::: INPUT RECORDS
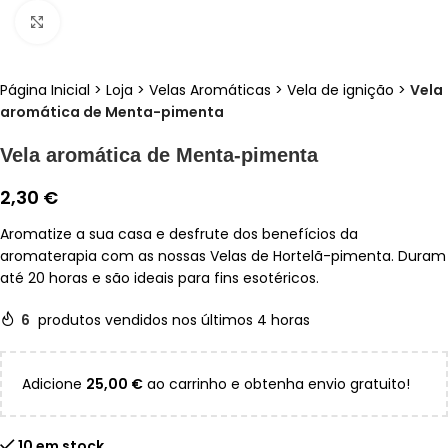
Clique para ampliar
Página Inicial
>
Loja
>
Velas Aromáticas
>
Vela de ignição
>
Vela
aromática de Menta-pimenta
Vela aromática de Menta-pimenta
2,30
€
Aromatize a sua casa e desfrute dos benefícios da
aromaterapia com as nossas Velas de Hortelã-pimenta. Duram
até 20 horas e são ideais para fins esotéricos.
6
produtos vendidos nos últimos 4 horas
Adicione
25,00
€
ao carrinho e obtenha envio gratuito!
10 em stock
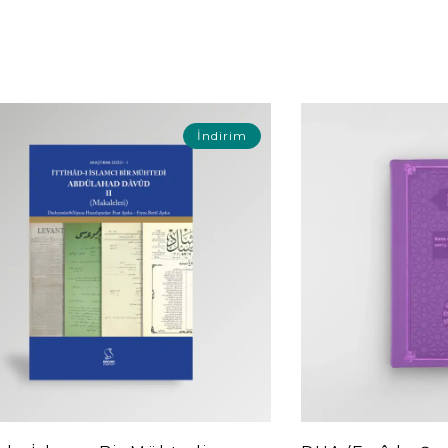
İndirim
::::::
EXERCISE DETAILS: Filter the records, keeping only lines that contain "pimenta", and show those lines.

TASK OUTPUT:
aromática de Menta-pimenta
Vela aromática de Menta-pimenta
aromaterapia com as nossas Velas de Hortelã-pimenta. Duram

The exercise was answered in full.